В день уныния смирись:
День веселья, верь, настанет.
Сердце в будущем живет;
Настоящее уныло:
Все мгновенно, все пройдет;
Что пройдет, то будет мило»?
Нравится?
– Да. Только я согласна, если речь идет о МИНУТЕ настоящего уныния, а не вообще о настоящем. В сто раз лучше «Да здравствует солнце, да скроется тьма!». Вы тоже любите. Почитать?
– Нет, Сашенька, потом как-нибудь.
Саша взяла его за руку и посмотрела в лицо. Выглядит как-то непривычно… Глаза... невеселые, и не смотрит почти на нее.
– Вас Семен допек, огорчил? Или что? Вы необычный сегодня. А, Поль?– она задержалась взглядом на светлом шарфе, свободно висящем под воротником его синей курточки, на часах, прикрепленных к руке, как у военных, которые он очень редко носил, и повторила: – А, Поль?
Он тряхнул головой:
– Да нет. Так. Все в порядке.
Но она продолжала молча ждать правды.
– Голова болит, Саша.
Неслыханное дело! У Виконта никогда ничего до сих пор не болело, только раны, он сам говорил, что за тридцать лет ни разу не болел и даже не знает, что такое зубная боль! Может, он ударил голову обо что-то? Или его ударили???

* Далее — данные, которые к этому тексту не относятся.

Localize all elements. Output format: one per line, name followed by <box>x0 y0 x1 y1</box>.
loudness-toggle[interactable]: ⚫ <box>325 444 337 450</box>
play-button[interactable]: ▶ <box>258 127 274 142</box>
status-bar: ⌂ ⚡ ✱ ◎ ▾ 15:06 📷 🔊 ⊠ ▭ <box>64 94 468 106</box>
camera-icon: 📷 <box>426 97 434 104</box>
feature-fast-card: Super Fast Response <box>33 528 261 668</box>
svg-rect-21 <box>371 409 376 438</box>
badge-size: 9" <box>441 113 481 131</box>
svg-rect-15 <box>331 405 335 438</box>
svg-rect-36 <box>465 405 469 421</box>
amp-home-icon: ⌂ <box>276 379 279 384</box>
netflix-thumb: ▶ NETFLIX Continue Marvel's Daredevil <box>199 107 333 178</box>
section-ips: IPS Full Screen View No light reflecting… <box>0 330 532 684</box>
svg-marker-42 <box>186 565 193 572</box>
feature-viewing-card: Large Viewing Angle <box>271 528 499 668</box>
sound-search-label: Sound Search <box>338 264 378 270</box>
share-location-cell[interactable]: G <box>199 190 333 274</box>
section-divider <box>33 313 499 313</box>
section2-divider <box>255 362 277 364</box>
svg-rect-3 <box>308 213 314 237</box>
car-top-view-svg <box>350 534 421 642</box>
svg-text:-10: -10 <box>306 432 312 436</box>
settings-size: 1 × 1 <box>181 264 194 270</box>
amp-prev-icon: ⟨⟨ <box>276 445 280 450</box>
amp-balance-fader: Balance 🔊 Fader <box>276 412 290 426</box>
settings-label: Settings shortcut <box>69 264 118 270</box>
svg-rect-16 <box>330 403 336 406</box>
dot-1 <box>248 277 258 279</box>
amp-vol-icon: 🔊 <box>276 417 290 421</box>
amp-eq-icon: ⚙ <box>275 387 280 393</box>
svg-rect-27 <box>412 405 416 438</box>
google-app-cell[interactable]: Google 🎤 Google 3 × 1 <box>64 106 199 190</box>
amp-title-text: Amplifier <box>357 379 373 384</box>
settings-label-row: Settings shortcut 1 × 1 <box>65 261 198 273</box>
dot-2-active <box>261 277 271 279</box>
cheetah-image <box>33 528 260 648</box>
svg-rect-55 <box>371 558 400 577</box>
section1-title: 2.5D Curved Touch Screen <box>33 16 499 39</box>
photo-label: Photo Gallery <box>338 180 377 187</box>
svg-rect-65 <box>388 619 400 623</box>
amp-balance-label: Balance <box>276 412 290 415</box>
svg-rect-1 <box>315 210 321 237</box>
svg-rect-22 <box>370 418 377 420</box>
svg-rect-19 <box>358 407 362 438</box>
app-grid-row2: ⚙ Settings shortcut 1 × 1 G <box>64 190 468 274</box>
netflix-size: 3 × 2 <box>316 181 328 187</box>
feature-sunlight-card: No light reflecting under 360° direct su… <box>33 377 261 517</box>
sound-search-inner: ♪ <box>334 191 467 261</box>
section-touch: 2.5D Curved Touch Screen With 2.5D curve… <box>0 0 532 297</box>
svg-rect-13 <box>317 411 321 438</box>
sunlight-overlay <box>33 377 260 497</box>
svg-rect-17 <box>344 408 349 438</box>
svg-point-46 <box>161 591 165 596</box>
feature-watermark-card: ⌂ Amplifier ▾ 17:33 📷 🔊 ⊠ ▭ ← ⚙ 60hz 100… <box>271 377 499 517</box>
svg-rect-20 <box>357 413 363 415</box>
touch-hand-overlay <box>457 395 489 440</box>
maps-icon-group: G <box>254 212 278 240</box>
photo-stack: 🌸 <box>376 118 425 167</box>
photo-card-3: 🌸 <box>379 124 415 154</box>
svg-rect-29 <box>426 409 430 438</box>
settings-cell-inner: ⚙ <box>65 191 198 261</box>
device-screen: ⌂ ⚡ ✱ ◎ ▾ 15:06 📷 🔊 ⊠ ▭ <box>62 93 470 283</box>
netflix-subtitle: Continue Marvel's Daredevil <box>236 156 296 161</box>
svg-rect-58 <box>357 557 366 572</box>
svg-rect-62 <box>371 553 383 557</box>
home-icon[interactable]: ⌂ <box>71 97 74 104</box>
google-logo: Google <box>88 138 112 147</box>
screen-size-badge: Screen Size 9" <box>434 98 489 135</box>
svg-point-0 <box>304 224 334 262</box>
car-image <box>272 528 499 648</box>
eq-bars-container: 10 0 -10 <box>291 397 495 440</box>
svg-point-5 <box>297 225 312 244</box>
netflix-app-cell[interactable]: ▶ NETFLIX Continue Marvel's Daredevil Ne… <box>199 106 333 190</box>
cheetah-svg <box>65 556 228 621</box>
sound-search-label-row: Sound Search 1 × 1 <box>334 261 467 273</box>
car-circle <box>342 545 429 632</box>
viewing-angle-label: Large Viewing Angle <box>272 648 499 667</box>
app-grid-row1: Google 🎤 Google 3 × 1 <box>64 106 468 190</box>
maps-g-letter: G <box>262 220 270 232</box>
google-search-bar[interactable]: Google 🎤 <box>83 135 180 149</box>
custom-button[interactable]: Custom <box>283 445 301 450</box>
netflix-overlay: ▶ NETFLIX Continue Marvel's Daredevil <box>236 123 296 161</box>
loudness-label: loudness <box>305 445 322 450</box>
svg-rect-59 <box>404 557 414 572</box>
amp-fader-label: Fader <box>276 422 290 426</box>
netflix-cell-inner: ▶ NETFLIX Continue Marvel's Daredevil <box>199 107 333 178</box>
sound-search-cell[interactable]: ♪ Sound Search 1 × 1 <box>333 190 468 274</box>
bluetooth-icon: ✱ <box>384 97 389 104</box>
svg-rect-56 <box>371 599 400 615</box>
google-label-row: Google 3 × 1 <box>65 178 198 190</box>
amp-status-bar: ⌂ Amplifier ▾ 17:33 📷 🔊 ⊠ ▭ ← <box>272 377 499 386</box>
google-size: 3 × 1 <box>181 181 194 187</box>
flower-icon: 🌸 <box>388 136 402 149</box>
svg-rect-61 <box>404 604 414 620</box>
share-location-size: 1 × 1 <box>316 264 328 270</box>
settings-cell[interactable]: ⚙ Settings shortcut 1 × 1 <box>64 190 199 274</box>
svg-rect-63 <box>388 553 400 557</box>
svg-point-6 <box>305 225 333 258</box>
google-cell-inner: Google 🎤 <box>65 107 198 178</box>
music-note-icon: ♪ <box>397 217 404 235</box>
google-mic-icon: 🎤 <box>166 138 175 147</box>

– Даже не знаю, что предположить, отчего это у Вас? Переутомились? Или… напал кто-нибудь?
Мысль о том, что боль велика настолько, что неуязвимый и веселый Поль отводит глаза и жалуется, полоснула ее, как ножом по сердцу. Она положила ладонь ему на лоб.
– Не надо. Не беспокойся, Саша, просто хотел объяснить неважное настроение. Неудачно.
Еще того не легче. Одно ясно, что без Семена тут не обошлось… Скорее всего, Виконт мучился с ним всю ночь, не спал… Да, она теперь ясно вспомнила, Виконт говорил, что у «Симуса» бывают настоящие приступы белой горячки, с бредом… Вот и объяснение. Конечно, старался привести в чувство, волновался. От этой болезни даже умирают… Саша подняла на Поля глаза, осененная догадкой:
– Он что, уже не живой?
– Не живой? Кто? – напряженно спросил Виконт. – Почему? Как ты можешь знать?
– Дядя, дядя Семен, он в порядке?
– Ах, он. В относительном, хотя не представляю, что же с ним будет дальше…
Виконт безнадежно покрутил головой и уткнулся лбом в ладони.
Так. Причина выяснена. Да как он смеет, Семен, дядя, так огорчать Виконта! Саша безжалостно сжала губы. И, наступая на горло собственной песне – ведь осуществление ее мечты отдалялось, произнесла:
– Уйдите от него, Поль. Просто повернитесь, уйдите. Вы же сами говорили, что можете жить один, где угодно, а мне в школе пока совсем неплохо. Я могу и потерпеть, обо мне не волнуйтесь.
Виконт, наконец, повернулся к ней и наклонил голову, чтобы посмотреть в глаза:
– Да? Правда, неплохо? Продержишься пока?.. Сашенька! Почему ты всегда ко мне на «ВЫ» обращаешься? Я ведь тебе ближе, чем другие, наверное, все-таки. Не так?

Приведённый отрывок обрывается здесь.